= PROBLEM REQUIREMENTS =
Because the material must match the original, reproduce every line of it exactly.

= STUDY MATERIAL =

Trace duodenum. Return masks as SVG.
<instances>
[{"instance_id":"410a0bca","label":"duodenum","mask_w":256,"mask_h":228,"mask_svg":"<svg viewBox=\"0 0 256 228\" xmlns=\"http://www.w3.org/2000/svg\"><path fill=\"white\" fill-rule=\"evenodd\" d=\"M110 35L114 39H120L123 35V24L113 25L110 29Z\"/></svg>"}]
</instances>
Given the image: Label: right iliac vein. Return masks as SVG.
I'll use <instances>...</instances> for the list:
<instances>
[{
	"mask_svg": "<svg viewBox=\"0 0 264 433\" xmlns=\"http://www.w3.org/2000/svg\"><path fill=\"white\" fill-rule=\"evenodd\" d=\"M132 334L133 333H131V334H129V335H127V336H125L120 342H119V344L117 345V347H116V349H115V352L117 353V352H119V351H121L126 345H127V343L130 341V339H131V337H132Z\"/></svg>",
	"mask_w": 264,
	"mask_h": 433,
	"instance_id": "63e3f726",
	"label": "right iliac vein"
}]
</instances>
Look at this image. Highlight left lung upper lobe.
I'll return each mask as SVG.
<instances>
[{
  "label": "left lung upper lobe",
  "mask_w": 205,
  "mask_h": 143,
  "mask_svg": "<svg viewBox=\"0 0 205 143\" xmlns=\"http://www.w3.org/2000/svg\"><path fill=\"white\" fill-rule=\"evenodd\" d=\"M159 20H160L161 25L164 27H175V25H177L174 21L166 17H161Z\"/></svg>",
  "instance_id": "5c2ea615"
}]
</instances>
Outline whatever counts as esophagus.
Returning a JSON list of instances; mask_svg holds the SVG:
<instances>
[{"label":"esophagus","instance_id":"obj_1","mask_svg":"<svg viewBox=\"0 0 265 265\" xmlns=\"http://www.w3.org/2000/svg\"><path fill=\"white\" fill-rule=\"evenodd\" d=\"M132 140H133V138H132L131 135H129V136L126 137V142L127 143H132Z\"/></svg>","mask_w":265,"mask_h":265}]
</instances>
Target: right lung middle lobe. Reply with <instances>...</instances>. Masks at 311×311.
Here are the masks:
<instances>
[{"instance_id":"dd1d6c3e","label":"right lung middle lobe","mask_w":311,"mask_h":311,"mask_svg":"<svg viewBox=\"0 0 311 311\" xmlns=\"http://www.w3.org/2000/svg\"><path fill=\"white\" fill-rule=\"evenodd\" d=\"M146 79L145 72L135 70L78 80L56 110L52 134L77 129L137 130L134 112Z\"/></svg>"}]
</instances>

= RESULT OF THIS TASK =
Trace duodenum. Return masks as SVG.
<instances>
[{"instance_id":"410a0bca","label":"duodenum","mask_w":256,"mask_h":228,"mask_svg":"<svg viewBox=\"0 0 256 228\" xmlns=\"http://www.w3.org/2000/svg\"><path fill=\"white\" fill-rule=\"evenodd\" d=\"M110 35L114 39H120L123 35V24L113 25L110 29Z\"/></svg>"}]
</instances>
Given the image: Label: right iliac vein. Return masks as SVG.
I'll use <instances>...</instances> for the list:
<instances>
[{
	"mask_svg": "<svg viewBox=\"0 0 264 433\" xmlns=\"http://www.w3.org/2000/svg\"><path fill=\"white\" fill-rule=\"evenodd\" d=\"M132 334L133 333H131V334H129V335H127V336H125L120 342H119V344L117 345V347H116V349H115V352L117 353V352H119V351H121L126 345H127V343L130 341V339H131V337H132Z\"/></svg>",
	"mask_w": 264,
	"mask_h": 433,
	"instance_id": "63e3f726",
	"label": "right iliac vein"
}]
</instances>
Look at this image. Highlight left lung upper lobe.
I'll return each mask as SVG.
<instances>
[{
  "label": "left lung upper lobe",
  "mask_w": 205,
  "mask_h": 143,
  "mask_svg": "<svg viewBox=\"0 0 205 143\" xmlns=\"http://www.w3.org/2000/svg\"><path fill=\"white\" fill-rule=\"evenodd\" d=\"M159 20H160L161 25L164 27H175V25H177L174 21L166 17H161Z\"/></svg>",
  "instance_id": "5c2ea615"
}]
</instances>
Outline whatever counts as esophagus.
Returning a JSON list of instances; mask_svg holds the SVG:
<instances>
[{"label":"esophagus","instance_id":"obj_1","mask_svg":"<svg viewBox=\"0 0 265 265\" xmlns=\"http://www.w3.org/2000/svg\"><path fill=\"white\" fill-rule=\"evenodd\" d=\"M132 140H133V138H132L131 135H129V136L126 137V142L127 143H132Z\"/></svg>","mask_w":265,"mask_h":265}]
</instances>
Target: right lung middle lobe. Reply with <instances>...</instances>. Masks at 311×311.
Here are the masks:
<instances>
[{"instance_id":"dd1d6c3e","label":"right lung middle lobe","mask_w":311,"mask_h":311,"mask_svg":"<svg viewBox=\"0 0 311 311\" xmlns=\"http://www.w3.org/2000/svg\"><path fill=\"white\" fill-rule=\"evenodd\" d=\"M146 79L145 72L135 70L78 80L56 110L52 134L77 129L137 130L134 112Z\"/></svg>"}]
</instances>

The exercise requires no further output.